Г-н Жак-Абрам-Эли-Даниэль Клавель, сеньор Бранля и владелец Усьера, нетерпеливо прохаживается по саду, готовясь отбыть в экспедицию, а я сопровождаю хозяина вместе с его воспитанницей, мадемуазель Од, и слугою Кавеном, нагруженным коробками и лупами.
— Вы подражаете вашему Руссо, — насмехается г-н Вольтер; он стоит в дверях, опираясь на свою трость. — Берегитесь, милый мой философ, еще немного, и вы станете таким же травоядным, как он! Ох уж эти травки…
— Боже сохрани, дорогой друг! И потом, он вовсе не мой Руссо. Однако почему бы вам не присоединиться к нашей компании? Вчера вы и так целый день протомились у себя в комнате…
Люблю слушать смех г-на де Вольтера, этот сухой, но задорный, горячий смех, в котором звучат саркастические нотки.
— Я томился? Да мне нужно написать сотни две писем, закончить три сказки и два памфлета и еще перекопать всю вашу библиотеку. Так что увольте, собирайте свои гербарии без меня. Классифицируйте ваши замечательные травы, клейте этикетки на полевые цветочки, протыкайте булавками несчастных насекомых. Ах, кстати! Принесите-ка мне самую пеструю бабочку, какую сыщете; я подарю ее мадам Дени [3], чтобы она простила мне пребывание у вас.
Г-н Вольтер описывает пируэт вокруг своей трости и, согнувшись чуть ли не вдвое, кланяется низко, как в театре. И вновь шелестит его смех, подобный сухому, но сильному ветру, неподвластному даже солнцу.
Да, г-н Вольтер с первого же взгляда произвел на меня именно это впечатление сухой силы. Г-н Клавель и все прочие, кто водит с ним знакомство, считают его человеком больным и хилым. Я же тотчас угадал скрытую в нем несокрушимую мощь. И дерзкое упорство, способное одолеть любое препятствие, подчинить любого противника. Сколько же лет ему было, когда я впервые увидал его? Кажется, это произошло в конце лета 1750 года. Значит, шестьдесят пять—шестьдесят шесть? Г-н Вольтер тщательно скрывает свой возраст. Он хочет заставить позабыть окружающих о том, что по смерти Короля ему было уже больше двадцати лет [4]. В этом он походит на стареющих размалеванных жеманниц, коих сам безжалостно высмеивает, и столь наивное кокетство на фоне прочих блестящих достоинств скорее умиляет меня.
Но что же я такого натворил, что меня выгнали из дому?

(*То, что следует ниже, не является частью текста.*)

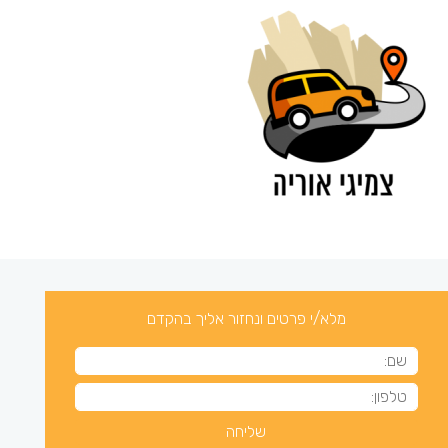
מלא/י פרטים ונחזור אליך בהקדם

Г-н Клавель, видимо, полагает, что я согрешил, согрешил тяжко, и сама безыскусность сего изгнания есть лишнее доказательство утонченной, жизнерадостной простоты нрава моего покровителя. В его глазах я виновен, но никто не собирается трезвонить в единственный колокол местной часовни по случаю моего ухода! Так что я скромно удаляюсь по Мезьерской дороге, в нежном утреннем мареве, витающем над окрестными лугами.